- [What you are asked to do]: Search the records for "page". Copy every line where it appears.

- [Dataset extract]:

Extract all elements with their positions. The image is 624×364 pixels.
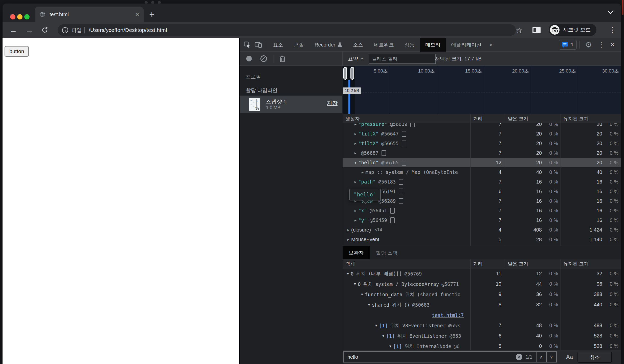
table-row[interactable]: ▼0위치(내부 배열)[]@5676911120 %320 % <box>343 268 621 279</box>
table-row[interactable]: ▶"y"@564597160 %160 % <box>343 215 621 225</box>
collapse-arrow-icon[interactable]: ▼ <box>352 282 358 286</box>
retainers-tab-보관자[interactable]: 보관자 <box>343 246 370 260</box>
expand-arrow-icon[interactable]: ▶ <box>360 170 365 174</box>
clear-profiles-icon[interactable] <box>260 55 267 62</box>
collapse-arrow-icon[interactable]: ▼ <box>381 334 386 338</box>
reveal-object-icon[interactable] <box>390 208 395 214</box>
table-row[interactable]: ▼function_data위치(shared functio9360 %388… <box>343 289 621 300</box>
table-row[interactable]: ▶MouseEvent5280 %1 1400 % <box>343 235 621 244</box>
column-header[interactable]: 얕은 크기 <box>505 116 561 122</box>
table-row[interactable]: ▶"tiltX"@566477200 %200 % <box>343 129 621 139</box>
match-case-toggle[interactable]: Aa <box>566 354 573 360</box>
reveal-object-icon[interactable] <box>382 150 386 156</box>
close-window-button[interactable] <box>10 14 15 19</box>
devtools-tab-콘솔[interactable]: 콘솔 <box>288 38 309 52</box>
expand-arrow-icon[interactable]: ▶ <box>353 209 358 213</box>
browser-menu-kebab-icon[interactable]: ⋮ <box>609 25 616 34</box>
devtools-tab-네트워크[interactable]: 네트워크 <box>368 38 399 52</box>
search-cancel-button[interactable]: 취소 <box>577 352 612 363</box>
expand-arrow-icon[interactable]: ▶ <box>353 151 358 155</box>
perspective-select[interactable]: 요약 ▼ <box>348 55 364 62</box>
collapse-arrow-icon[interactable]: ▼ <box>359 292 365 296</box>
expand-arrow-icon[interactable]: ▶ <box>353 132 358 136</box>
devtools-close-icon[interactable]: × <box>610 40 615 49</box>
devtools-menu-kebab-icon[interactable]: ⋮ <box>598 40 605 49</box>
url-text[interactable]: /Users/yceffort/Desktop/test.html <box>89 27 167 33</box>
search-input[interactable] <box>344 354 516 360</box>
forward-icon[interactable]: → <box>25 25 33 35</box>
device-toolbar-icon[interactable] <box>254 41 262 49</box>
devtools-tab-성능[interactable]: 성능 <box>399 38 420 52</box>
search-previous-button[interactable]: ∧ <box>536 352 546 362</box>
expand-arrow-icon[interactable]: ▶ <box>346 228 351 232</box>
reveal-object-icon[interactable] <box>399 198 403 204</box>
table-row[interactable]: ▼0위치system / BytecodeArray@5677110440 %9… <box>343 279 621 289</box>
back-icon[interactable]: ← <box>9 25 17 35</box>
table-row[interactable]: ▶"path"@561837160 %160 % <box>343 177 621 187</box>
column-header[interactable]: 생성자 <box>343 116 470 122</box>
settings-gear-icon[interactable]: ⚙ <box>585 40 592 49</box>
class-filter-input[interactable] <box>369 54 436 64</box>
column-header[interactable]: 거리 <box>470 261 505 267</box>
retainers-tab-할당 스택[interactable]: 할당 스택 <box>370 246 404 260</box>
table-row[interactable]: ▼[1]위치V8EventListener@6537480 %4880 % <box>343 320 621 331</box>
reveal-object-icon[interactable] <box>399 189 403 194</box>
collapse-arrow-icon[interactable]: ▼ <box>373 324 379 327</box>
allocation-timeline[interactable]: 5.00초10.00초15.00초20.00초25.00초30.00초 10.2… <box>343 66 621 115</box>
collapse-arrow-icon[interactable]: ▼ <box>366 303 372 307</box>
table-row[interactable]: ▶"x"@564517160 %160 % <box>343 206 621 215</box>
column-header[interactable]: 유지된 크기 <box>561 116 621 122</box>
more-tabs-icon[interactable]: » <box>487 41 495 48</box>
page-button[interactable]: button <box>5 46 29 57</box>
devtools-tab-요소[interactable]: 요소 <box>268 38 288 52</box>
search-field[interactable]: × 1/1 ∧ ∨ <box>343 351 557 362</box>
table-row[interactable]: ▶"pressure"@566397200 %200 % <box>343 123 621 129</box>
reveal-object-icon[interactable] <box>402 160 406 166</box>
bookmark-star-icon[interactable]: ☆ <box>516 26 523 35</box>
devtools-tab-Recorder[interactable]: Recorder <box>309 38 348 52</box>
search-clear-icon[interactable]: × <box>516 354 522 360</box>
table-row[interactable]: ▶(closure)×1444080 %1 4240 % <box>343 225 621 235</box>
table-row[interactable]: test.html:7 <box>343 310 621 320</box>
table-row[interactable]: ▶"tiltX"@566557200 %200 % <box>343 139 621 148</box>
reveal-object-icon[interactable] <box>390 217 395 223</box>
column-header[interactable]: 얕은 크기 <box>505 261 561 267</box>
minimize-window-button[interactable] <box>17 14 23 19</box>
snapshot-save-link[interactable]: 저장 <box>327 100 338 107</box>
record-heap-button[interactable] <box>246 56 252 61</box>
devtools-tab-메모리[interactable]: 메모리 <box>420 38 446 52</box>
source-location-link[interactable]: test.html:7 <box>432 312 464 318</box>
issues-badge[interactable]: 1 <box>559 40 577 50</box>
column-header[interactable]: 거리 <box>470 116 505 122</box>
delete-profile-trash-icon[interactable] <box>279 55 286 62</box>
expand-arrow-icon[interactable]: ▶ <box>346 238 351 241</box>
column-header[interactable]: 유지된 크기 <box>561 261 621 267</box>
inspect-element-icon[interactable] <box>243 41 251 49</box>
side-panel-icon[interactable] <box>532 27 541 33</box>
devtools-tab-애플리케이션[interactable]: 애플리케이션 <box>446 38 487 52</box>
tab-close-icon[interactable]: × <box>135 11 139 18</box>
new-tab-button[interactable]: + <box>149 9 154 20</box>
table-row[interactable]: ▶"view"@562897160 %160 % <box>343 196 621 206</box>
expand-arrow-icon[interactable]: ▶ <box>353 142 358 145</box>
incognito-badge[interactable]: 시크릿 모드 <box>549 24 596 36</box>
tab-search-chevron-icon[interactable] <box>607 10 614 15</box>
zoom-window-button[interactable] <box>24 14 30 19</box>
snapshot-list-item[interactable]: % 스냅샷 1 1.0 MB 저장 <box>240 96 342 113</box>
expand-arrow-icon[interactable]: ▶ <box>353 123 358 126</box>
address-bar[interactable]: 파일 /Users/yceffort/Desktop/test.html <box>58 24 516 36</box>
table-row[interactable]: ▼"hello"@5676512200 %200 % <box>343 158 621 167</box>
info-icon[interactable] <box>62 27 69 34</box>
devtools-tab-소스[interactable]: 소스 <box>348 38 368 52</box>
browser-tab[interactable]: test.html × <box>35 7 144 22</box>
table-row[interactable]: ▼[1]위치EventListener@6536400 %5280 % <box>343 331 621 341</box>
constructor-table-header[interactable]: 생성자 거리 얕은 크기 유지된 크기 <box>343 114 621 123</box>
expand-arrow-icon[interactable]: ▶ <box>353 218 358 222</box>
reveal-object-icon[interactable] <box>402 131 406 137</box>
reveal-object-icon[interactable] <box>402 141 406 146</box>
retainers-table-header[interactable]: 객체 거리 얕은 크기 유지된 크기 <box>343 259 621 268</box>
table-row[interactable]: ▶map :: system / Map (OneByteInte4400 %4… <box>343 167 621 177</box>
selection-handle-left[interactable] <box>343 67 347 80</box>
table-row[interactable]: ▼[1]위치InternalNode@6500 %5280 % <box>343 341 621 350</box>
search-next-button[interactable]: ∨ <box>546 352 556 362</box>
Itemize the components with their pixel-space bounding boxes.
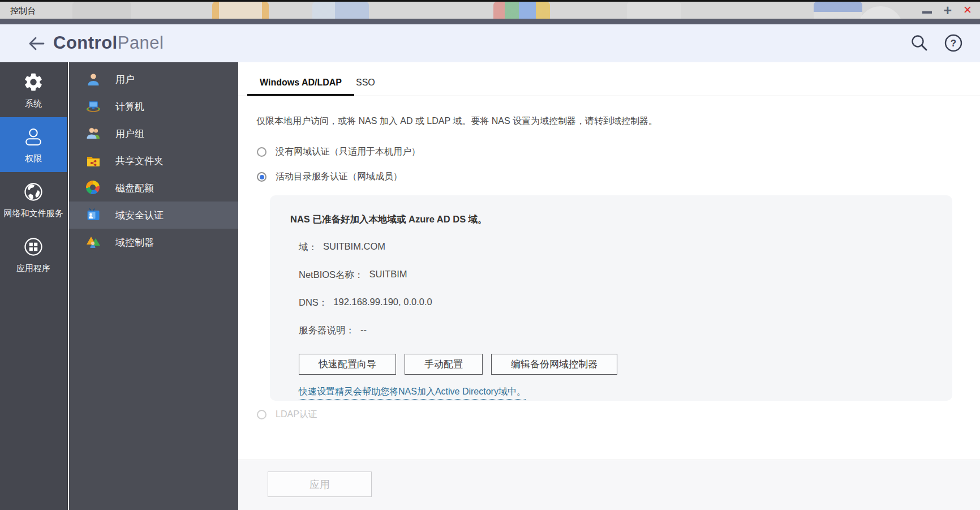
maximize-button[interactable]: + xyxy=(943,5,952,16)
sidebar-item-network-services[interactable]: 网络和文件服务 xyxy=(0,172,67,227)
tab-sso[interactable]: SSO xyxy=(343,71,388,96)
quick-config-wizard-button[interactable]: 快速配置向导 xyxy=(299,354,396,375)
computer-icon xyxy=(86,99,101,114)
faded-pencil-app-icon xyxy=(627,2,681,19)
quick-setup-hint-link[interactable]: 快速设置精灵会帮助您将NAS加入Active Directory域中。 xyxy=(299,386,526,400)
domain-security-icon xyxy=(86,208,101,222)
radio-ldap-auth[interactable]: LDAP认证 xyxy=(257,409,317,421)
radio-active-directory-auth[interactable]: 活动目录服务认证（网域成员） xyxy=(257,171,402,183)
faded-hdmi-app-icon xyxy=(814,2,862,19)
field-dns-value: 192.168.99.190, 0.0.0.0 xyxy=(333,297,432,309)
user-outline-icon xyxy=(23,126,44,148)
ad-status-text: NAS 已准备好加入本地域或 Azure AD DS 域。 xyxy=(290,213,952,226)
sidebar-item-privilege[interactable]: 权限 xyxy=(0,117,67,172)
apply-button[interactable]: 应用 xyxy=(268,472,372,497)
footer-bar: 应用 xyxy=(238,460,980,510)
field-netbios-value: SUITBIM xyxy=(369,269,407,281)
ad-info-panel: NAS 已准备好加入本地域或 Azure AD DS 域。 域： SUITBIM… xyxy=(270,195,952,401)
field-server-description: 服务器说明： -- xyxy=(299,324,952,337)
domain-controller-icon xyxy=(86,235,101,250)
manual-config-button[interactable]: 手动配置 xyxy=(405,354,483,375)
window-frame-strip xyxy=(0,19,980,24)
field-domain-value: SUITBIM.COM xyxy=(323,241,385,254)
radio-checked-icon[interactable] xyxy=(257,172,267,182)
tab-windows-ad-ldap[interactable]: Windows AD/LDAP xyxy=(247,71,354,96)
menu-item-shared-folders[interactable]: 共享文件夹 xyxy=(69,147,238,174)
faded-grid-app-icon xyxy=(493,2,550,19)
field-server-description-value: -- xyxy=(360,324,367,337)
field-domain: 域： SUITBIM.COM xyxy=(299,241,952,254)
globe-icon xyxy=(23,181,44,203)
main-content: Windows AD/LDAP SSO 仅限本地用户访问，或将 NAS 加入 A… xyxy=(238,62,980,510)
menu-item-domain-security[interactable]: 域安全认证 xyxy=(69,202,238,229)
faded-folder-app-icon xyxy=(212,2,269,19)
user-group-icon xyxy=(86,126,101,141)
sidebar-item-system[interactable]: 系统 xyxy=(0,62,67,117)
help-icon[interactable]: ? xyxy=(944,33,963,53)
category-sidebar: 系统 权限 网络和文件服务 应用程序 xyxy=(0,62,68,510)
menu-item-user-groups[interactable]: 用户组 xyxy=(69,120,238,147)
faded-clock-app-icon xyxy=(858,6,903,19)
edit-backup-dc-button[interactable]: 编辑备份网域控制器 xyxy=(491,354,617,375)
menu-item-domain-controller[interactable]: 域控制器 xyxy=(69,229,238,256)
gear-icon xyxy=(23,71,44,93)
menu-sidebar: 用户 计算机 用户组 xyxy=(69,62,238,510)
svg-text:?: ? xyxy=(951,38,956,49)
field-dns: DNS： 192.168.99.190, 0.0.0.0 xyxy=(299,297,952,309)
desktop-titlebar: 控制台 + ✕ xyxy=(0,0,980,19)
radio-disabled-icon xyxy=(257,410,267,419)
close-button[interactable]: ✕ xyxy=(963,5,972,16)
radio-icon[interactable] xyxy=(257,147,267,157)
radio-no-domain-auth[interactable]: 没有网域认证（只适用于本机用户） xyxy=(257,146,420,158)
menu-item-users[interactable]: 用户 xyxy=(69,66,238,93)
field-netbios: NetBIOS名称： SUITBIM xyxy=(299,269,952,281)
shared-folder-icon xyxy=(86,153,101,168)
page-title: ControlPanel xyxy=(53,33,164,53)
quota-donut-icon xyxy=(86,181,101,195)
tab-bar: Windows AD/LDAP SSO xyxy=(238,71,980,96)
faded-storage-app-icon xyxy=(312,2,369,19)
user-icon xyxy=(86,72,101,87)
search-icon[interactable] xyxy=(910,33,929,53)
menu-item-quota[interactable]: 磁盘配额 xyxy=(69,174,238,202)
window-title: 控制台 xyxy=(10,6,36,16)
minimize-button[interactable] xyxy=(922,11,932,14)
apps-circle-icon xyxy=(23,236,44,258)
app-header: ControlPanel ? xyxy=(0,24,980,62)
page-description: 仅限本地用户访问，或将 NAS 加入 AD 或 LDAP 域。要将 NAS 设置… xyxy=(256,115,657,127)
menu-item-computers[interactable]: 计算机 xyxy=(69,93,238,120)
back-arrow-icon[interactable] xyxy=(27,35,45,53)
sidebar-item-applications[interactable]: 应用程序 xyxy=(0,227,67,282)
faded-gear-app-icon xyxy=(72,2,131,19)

- [Task response]:
page-button[interactable]: button <box>5 46 29 57</box>
page-title: ControlPanel xyxy=(53,33,164,53)
page-description: 仅限本地用户访问，或将 NAS 加入 AD 或 LDAP 域。要将 NAS 设置… xyxy=(256,115,657,127)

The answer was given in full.